_Items from a data source_:
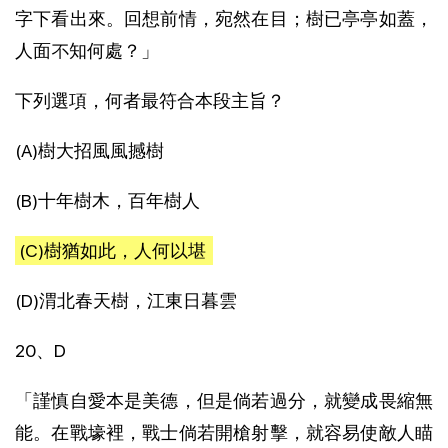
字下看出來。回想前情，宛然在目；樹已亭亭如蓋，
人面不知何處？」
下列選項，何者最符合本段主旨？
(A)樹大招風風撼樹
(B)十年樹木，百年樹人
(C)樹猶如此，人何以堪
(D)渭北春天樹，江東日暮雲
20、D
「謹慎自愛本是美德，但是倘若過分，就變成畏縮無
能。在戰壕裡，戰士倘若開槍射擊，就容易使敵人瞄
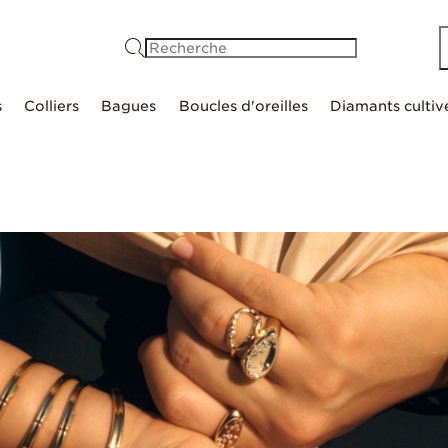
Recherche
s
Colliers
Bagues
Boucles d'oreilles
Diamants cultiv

_Work instruction_: Output each of the lines above exactly, apart from the images.

_Result of the task_:
字下看出來。回想前情，宛然在目；樹已亭亭如蓋，
人面不知何處？」
下列選項，何者最符合本段主旨？
(A)樹大招風風撼樹
(B)十年樹木，百年樹人
(C)樹猶如此，人何以堪
(D)渭北春天樹，江東日暮雲
20、D
「謹慎自愛本是美德，但是倘若過分，就變成畏縮無
能。在戰壕裡，戰士倘若開槍射擊，就容易使敵人瞄
Recherche
s
Colliers
Bagues
Boucles d'oreilles
Diamants cultiv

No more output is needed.